» **INSTRUCTIONS TO FOLLOW**:
Look through the entries below and show every line containing the word "duration".

[Page segmentation data]
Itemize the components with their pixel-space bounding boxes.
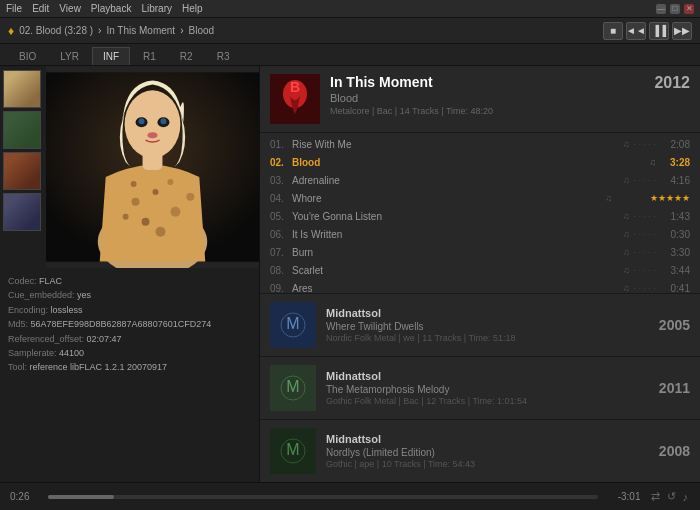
track-name: Blood	[292, 157, 649, 168]
samplerate-value: 44100	[59, 348, 84, 358]
menu-help[interactable]: Help	[182, 3, 203, 14]
breadcrumb-artist: In This Moment	[106, 25, 175, 36]
minimize-button[interactable]: —	[656, 4, 666, 14]
track-row[interactable]: 03. Adrenaline ♫· · · · ·4:16	[260, 171, 700, 189]
track-row[interactable]: 04. Whore ♫★★★★★	[260, 189, 700, 207]
svg-point-8	[123, 214, 129, 220]
album-header: B In This Moment Blood Metalcore | Bac |…	[260, 66, 700, 133]
track-name: Adrenaline	[292, 175, 623, 186]
track-dots: · · · · ·	[633, 229, 656, 239]
tool-label: Tool:	[8, 362, 27, 372]
close-button[interactable]: ✕	[684, 4, 694, 14]
menu-edit[interactable]: Edit	[32, 3, 49, 14]
menu-bar[interactable]: File Edit View Playback Library Help	[6, 3, 203, 14]
shuffle-icon[interactable]: ⇄	[649, 490, 662, 503]
thumbnail-3[interactable]	[3, 152, 41, 190]
menu-file[interactable]: File	[6, 3, 22, 14]
maximize-button[interactable]: □	[670, 4, 680, 14]
volume-icon[interactable]: ♪	[681, 491, 691, 503]
right-panel: B In This Moment Blood Metalcore | Bac |…	[260, 66, 700, 482]
art-section	[0, 66, 259, 268]
prev-button[interactable]: ◄◄	[626, 22, 646, 40]
album-details: In This Moment Blood Metalcore | Bac | 1…	[330, 74, 644, 116]
track-number: 04.	[270, 193, 292, 204]
repeat-icon[interactable]: ↺	[665, 490, 678, 503]
menu-playback[interactable]: Playback	[91, 3, 132, 14]
thumbnail-4[interactable]	[3, 193, 41, 231]
remaining-time: -3:01	[606, 491, 641, 502]
main-content: Codec: FLAC Cue_embedded: yes Encoding: …	[0, 66, 700, 482]
album-artist-name: In This Moment	[330, 74, 644, 90]
pause-button[interactable]: ▐▐	[649, 22, 669, 40]
track-icon: ♫	[623, 265, 630, 275]
tab-r2[interactable]: R2	[169, 47, 204, 65]
album-card[interactable]: M Midnattsol Nordlys (Limited Edition) G…	[260, 419, 700, 482]
svg-point-17	[160, 118, 166, 124]
svg-point-9	[186, 193, 194, 201]
track-name: Ares	[292, 283, 623, 294]
track-duration: 1:43	[660, 211, 690, 222]
track-number: 03.	[270, 175, 292, 186]
thumbnail-1[interactable]	[3, 70, 41, 108]
main-art-area	[46, 66, 259, 268]
menu-view[interactable]: View	[59, 3, 81, 14]
svg-point-5	[170, 207, 180, 217]
menu-library[interactable]: Library	[141, 3, 172, 14]
thumbnails-column	[0, 66, 46, 268]
samplerate-label: Samplerate:	[8, 348, 57, 358]
album-metadata: Metalcore | Bac | 14 Tracks | Time: 48:2…	[330, 106, 644, 116]
progress-bar[interactable]	[48, 495, 598, 499]
track-row[interactable]: 01. Rise With Me ♫· · · · ·2:08	[260, 135, 700, 153]
album-card[interactable]: M Midnattsol The Metamorphosis Melody Go…	[260, 356, 700, 419]
album-card-artist: Midnattsol	[326, 307, 649, 319]
thumbnail-2[interactable]	[3, 111, 41, 149]
track-duration: 3:44	[660, 265, 690, 276]
tool-value: reference libFLAC 1.2.1 20070917	[30, 362, 168, 372]
track-icon: ♫	[623, 211, 630, 221]
svg-point-16	[139, 118, 145, 124]
tab-bio[interactable]: BIO	[8, 47, 47, 65]
track-name: It Is Written	[292, 229, 623, 240]
bottom-controls[interactable]: ⇄ ↺ ♪	[649, 490, 691, 503]
track-row[interactable]: 06. It Is Written ♫· · · · ·0:30	[260, 225, 700, 243]
tab-r1[interactable]: R1	[132, 47, 167, 65]
track-row[interactable]: 09. Ares ♫· · · · ·0:41	[260, 279, 700, 293]
tab-inf[interactable]: INF	[92, 47, 130, 65]
svg-point-10	[155, 227, 165, 237]
now-playing-info: ♦ 02. Blood (3:28 ) › In This Moment › B…	[8, 24, 597, 38]
album-card-meta: Nordic Folk Metal | we | 11 Tracks | Tim…	[326, 333, 649, 343]
ref-label: Referenced_offset:	[8, 334, 84, 344]
track-number: 07.	[270, 247, 292, 258]
track-row[interactable]: 07. Burn ♫· · · · ·3:30	[260, 243, 700, 261]
tab-r3[interactable]: R3	[206, 47, 241, 65]
album-card-thumb: M	[270, 428, 316, 474]
svg-point-13	[125, 90, 181, 158]
track-list[interactable]: 01. Rise With Me ♫· · · · ·2:08 02. Bloo…	[260, 133, 700, 293]
related-albums: M Midnattsol Where Twilight Dwells Nordi…	[260, 293, 700, 482]
player-bar: ♦ 02. Blood (3:28 ) › In This Moment › B…	[0, 18, 700, 44]
playback-controls[interactable]: ■ ◄◄ ▐▐ ▶▶	[603, 22, 692, 40]
current-time: 0:26	[10, 491, 40, 502]
album-card-thumb: M	[270, 365, 316, 411]
track-play-indicator: ♫	[649, 157, 656, 167]
album-card[interactable]: M Midnattsol Where Twilight Dwells Nordi…	[260, 293, 700, 356]
tab-lyr[interactable]: LYR	[49, 47, 90, 65]
svg-point-7	[167, 179, 173, 185]
breadcrumb-sep1: ›	[98, 25, 101, 36]
track-row[interactable]: 05. You're Gonna Listen ♫· · · · ·1:43	[260, 207, 700, 225]
track-row[interactable]: 02. Blood ♫3:28	[260, 153, 700, 171]
svg-point-6	[142, 218, 150, 226]
window-controls[interactable]: — □ ✕	[656, 4, 694, 14]
file-info-panel: Codec: FLAC Cue_embedded: yes Encoding: …	[0, 268, 259, 482]
track-stars-right: ★★★★★	[650, 193, 690, 203]
track-row[interactable]: 08. Scarlet ♫· · · · ·3:44	[260, 261, 700, 279]
album-card-info: Midnattsol The Metamorphosis Melody Goth…	[326, 370, 649, 406]
svg-point-18	[148, 132, 158, 138]
encoding-value: lossless	[51, 305, 83, 315]
stop-button[interactable]: ■	[603, 22, 623, 40]
breadcrumb-album: Blood	[188, 25, 214, 36]
track-icon: ♫	[623, 283, 630, 293]
next-button[interactable]: ▶▶	[672, 22, 692, 40]
track-icon: ♫	[623, 247, 630, 257]
album-card-artist: Midnattsol	[326, 370, 649, 382]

» **WRITTEN REPLY**:
track-duration: 1:43	[660, 211, 690, 222]
track-duration: 3:44	[660, 265, 690, 276]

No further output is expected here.